Where Will Humans Be When Halley's Comet Passes by in 2062?
Today is the 30th anniversary of the 1986 visit by Halley's comet.
Today marks the 30th anniversary of the last time we could see with our naked eyes Halley’s comet from Earth. That means there are 46 years before this giant snowball passes by our planet again. But where will humans be in the year 2062?
Many of us will be retired — but probably not in Miami, which may be well on its way to a watery death in that giant, growing puddle we call the Atlantic Ocean. Some of us will be dead, or cryogenically frozen like baseball player Ted Williams, whose head and body are floating in two pieces in a vat of liquid nitrogen in Scottsdale, Arizona. In that case, it might be important to note in your will what it’ll take to wake you up, because maybe a comet that flies by Earth every 76 years won’t be as cool then as it seems now.

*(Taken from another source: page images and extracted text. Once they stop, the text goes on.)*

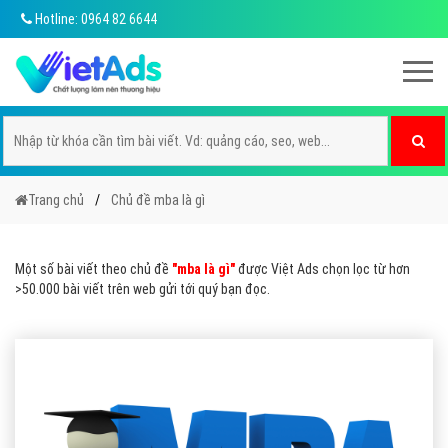
Hotline: 0964 82 6644
Trang chủ
Chủ đề mba là gì
Một số bài viết theo chủ đề
"mba là gì"
được Việt Ads chọn lọc từ hơn
>50.000 bài viết trên web gửi tới quý bạn đọc.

Ah, 30 years seems like yesterday. The year 1986 welcomed an international armada of space probes from Russia, Japan, and Europe all hoping to meet up and get to know Halley’s Comet. The spacecraft Giotto, named after the Italian painter Giotto di Bondone who painted the comet’s portrait back in 1301, flew closest to Halley’s Comet and basked in her halo of space dust.
If things go according to plan, NASA will have sent humans to Mars and the Moon on Orion by 2023. As NASA would have it, this would be old news, because human strolls into deep space would have been happening annually for four decades by 2062.
Another thing NASA hopes will happen: Our Asteroid Redirect Mission, which involves some Hulk-like robotic spacecraft ripping a four-meter chunk out of an unsuspecting asteroid just passing by Earth and hurling its hand full of asteroid meat into lunar orbit, will have gone off without a hitch.
Again, we hope this will happen some time in the ‘20s so we can hurry up and mine that chunk of asteroid for water to use to propel ourselves out into more space to find more asteroids that we can mine for water to go further and further, flinging giant space objects from one orbit to the next.
Maybe we’ll be able to grab a piece of that famous little Halley while we have the chance.